From the entries below, copy every line where the string "begeleiding" appears.

Excerpted records
-*-

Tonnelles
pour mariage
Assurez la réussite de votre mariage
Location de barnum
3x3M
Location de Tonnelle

-*-

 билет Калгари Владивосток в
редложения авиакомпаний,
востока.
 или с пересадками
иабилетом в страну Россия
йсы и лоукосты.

-*-

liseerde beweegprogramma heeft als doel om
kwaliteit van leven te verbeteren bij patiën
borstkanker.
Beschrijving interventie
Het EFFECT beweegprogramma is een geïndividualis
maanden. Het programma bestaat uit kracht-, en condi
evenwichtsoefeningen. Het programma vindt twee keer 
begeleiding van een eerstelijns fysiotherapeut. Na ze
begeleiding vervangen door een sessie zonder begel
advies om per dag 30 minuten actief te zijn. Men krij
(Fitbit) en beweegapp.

-*-

Exercise answer
begeleiding van een eerstelijns fysiotherapeut. Na ze
begeleiding vervangen door een sessie zonder begel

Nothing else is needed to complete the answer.